Technoratitags_1Increasingly you will see many sites adopt tags to create more structure around user-generated content. Just this week, Technorati launched a tagging mechanism for blogs. Here's their Apple tag, for example. In the months ahead I bet we will see other sites - including open source news sites like OhMyNews, mainstream news sites and even wikis  - incorporating tag structures. For more on folksonomies, read Adam Mathes' terrific paper on the subject.

Folksonomies present both a threat and an opportunity for marketers. Tags make it easy for consumers to share and discover user-generated content in the subjects they are passionate about. On the downside, I predict that this year at least one company will watch in horror as its top-secret, stealth product shows up on Flickr, thanks to the handiwork of an ambitious moblogger. And there will be little they can do but watch.

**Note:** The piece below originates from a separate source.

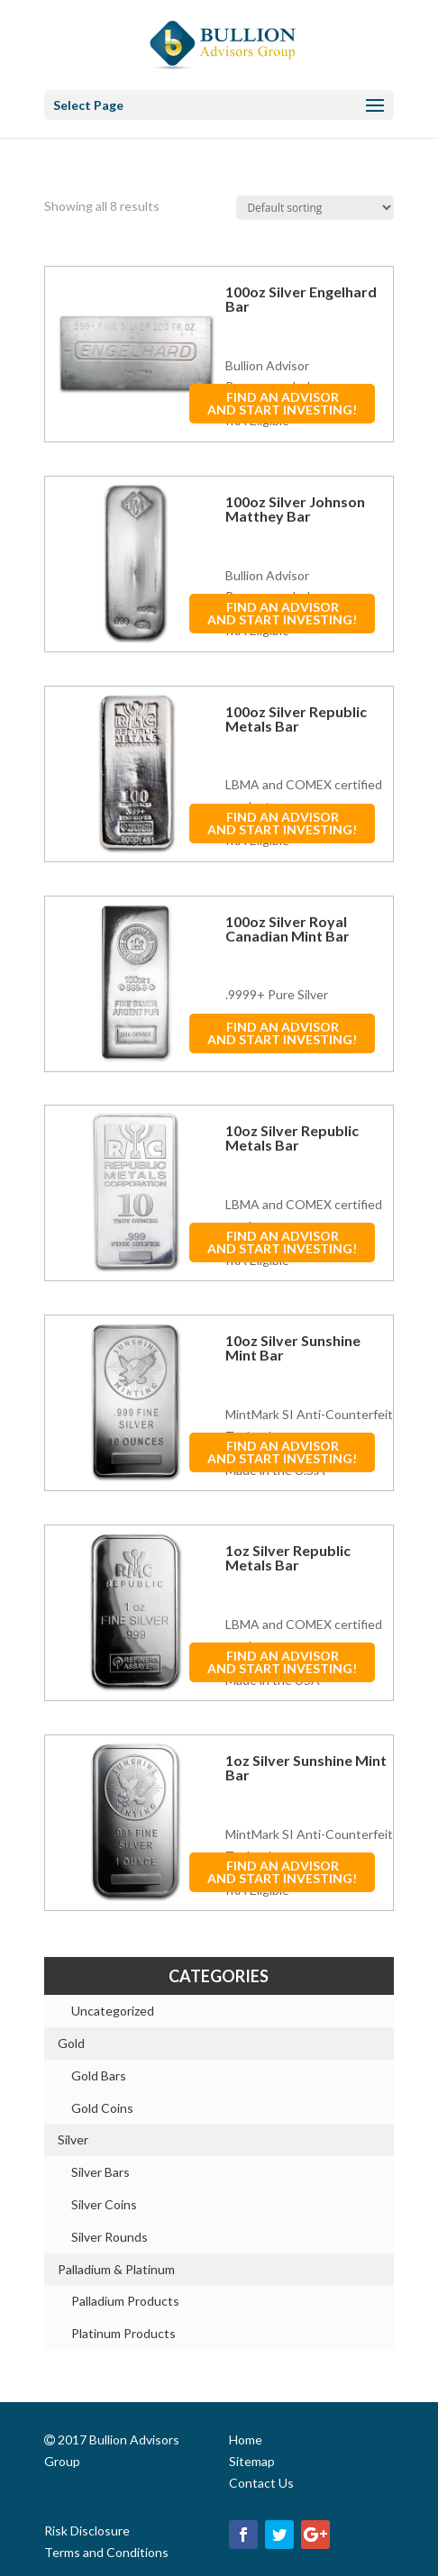 This screenshot has height=2576, width=438. I want to click on Silver, so click(73, 2139).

Although tags are far from perfect (they generate a lot of false/positives), you should nevertheless be using them to keep your finger on the pulse of the American public. Right now, at a minimum, you should be monitoring your company/brand tags on Flickr as well as your competitors' folksonomies. I wrote about this last week. Jeremy Zawodny smartly advised marketers to take in del.icio.us as well. Good advice.

Although it's natural to view folksonomies as insignificant or even a threat, they hold tremendous potential as well. For example, you can use them to get some early buzz going around your product/service before it officially debuts by planting links and/or photos on these sites. However, be careful. While some praise this approach, others criticize it. In addition, tags also make it easier to find your true customer evangelists.

Regardless of whether you view folksonomies as a threat or an opportunity, they are here to stay. I am going to be blogging about this topic throughout the year so I have created a new category on my blog and also set up a PubSub subscription as well.